Freescale Semiconductor (NYSE: FSL) today introduced the MM9Z1J638 Xtrinsic battery sensor, the industry’s first CAN-based battery sensor that accurately measures the voltage, current and temperature of lead-acid and lithium-ion batteries, as well as calculating the battery state – all while operating in harsh automotive conditions. Accurate knowledge of these battery parameters has become critical due to the increase in hybrid vehicles and overall electronic content, as well as the introduction of start-stop systems in automobiles.
The MM9Z1J638 Xtrinsic battery sensor offers a robust and cost-effective solution for designers, enabling precision measurement of key battery parameters in automotive and industrial applications. The device integrates an S12Z microcontroller (MCU) and a SMARTMOS analog control integrated circuit in a single-package solution, providing low power consumption in automotive and industrial environments. The MM9Z1J638 Xtrinsic battery sensor is fully AEC-Q100 automotive qualified for operation from -40°C to +125°C and comes in a small form factor, 7 x 7mm QFN package.
“Devices such as the intelligent battery sensor are becoming necessary as electronic content and start-stop systems in automobiles continue to increase in quantity and importance,” said Gavin Woods, vice president and general manager of Freescale’s Analog & Mixed-Signal Products Division. “We are providing the industry’s first CAN-based, automotive-qualified and cost-effective solution that enables precise monitoring of critical battery parameters.”

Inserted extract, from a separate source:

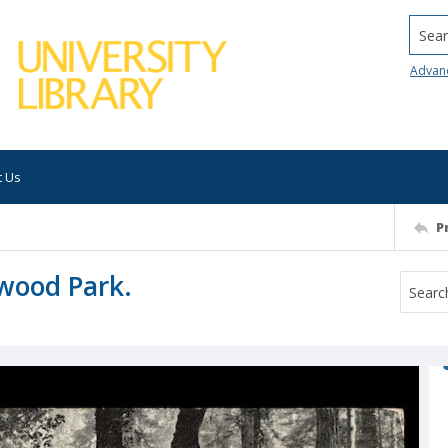
Searc
Advan
t Us
P
wood Park.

In today’s vehicles, the rising number of electrical loads presents a challenge to the battery. It must be able to provide enough energy to crank the engine, as well as act as a passive power source to support new functions such as start-stop and intelligent alternator control. Precise knowledge of the battery’s state of health (SOH), state of charge (SOC) and state of function (SOF) can provide early detection of impending failure, the leading cause of vehicle breakdowns due to the electrical system. In addition, the power consumption of the battery sensor itself must be as low as possible to ensure energy efficiency.